“Faşizm tüm dünyada orman yangını gibi yayılıyor”

semaver

New member
Katja Eichinger, 2011 yılında eşi Bernd Eichinger'ı kaybedince ölümle erken yaşta tanıştı. Artık nelerden korktuğunu anlatıyor.


Ukrayna'da ve Orta Doğu'da savaş var, iklim değişikliği ensemize çöküyor ve internette nefret, kin ve ayrımcılık dolu haberler okuyoruz. Bütün bunlar korkuyu körüklüyor. “Neden korkuyorsun, …?” dizisinde öne çıkan şahsiyetler, tüm duyguların en korkunçuyla ilgili soruyu yanıtlıyor, nedenleri ve bununla başa çıkmanın yollarını arıyor.

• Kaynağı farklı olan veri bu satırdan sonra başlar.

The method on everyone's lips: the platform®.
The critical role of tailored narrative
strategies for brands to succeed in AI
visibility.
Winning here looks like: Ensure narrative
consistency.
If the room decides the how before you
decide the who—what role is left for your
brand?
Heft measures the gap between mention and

Katja Eichinger, yazar ve yapımcı


“Açık sularda yüzmekten korkuyorum. Özellikle denizde altımı göremediğimde. Aklım hemen altımda ne olabileceğini hayal etmeye başlıyor ve kısa bir süre sonra kıyıya dönmek zorunda kalıyorum. Tek başıma değil de başkalarıyla birlikte yüzüyorsam sorun yok. Ya da gözlük takıyorsam ve altımı görebiliyorsam bazen yükseklik korkum oluyor, bazen başım dönüyor. Denizde yüzerken bu korku beni gerçekten rahatsız ediyor, çünkü denizi seviyorum.

Katja Eichinger: Bu korku beni rahatsız ediyor.

Resmi büyüt

Katja Eichinger: “Bu korku beni rahatsız ediyor.” (Kaynak: Christian Werner)

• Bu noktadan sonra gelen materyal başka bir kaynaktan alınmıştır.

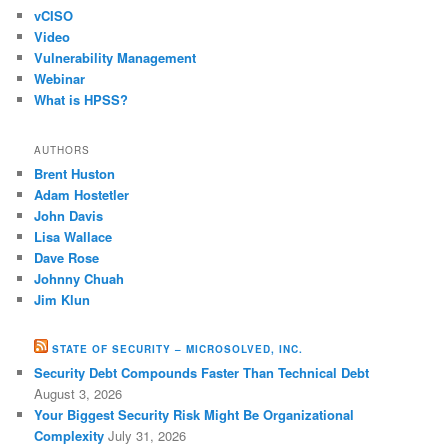
vCISO
Video
Vulnerability Management
Webinar
What is HPSS?
AUTHORS
Brent Huston
Adam Hostetler
John Davis
Lisa Wallace
Dave Rose
Johnny Chuah
Jim Klun
STATE OF SECURITY – MICROSOLVED, INC.
Security Debt Compounds Faster Than Technical Debt
August 3, 2026
Your Biggest Security Risk Might Be Organizational
Complexity
July 31, 2026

Birkaç yıl öncesine kadar sahne korkusundan muzdariptim ve topluluk önünde performans sergilerken gergindim. Bir keresinde bir etkinlikte sahne arkasında dizlerim güçsüz bir şekilde sıramı beklerken bu durumu daha önce de yaşadığımı hatırladım. İlk kez beş yaşımdayken çocuk balesiyle sahneye çıktım. O zamanlar şirketin en küçüğüydüm, bu yüzden ilk performansımda en önde durdum. Parlak beyaz spot ışıklarını, sahne tahtalarının gıcırdamasını, toz kokusunu ve önümdeki siyah, dönen seyirci kitlesini hâlâ hatırlayabiliyorum. Heyecan vericiydi ve sadece dans ettim. Korkusuz. Elimden gelenin en iyisini yapmak ve eğlenmekle ilgiliydi. Bugün sahneye ya da kamera önüne çıkmam gerektiğinde bu duyguyu hatırlıyorum. Sakinleşmeme yardımcı oluyor.

imago görselleri 0580841551

Katja Eichinger “Asbest” filminin senaryosunu yazdı. (Kaynak: IMAGO/Frederic Kern/imago)

Katja Eichinger, 1971'de Volksmarsen'de doğdu, yazar, gazeteci ve yapımcıdır. Diğerlerinin yanı sıra “Financial Times”, “Vogue” ve “Frankfurter Allgemeine Zeitung” için yazılar yazdı.
2006'dan 2011'e kadar, ölümünden sonra biyografisini yayınladığı film yapımcısı Bernd Eichinger ile evlendi.
2023'te ARD dizisi “Asbest”in senaryosunu yazdı ve 2024'te Côte d'Azur'daki lüks ve ihtişamı anlatan yeni kitabı “Das große Blau” adıyla Aufbau Verlag tarafından yayınlandı.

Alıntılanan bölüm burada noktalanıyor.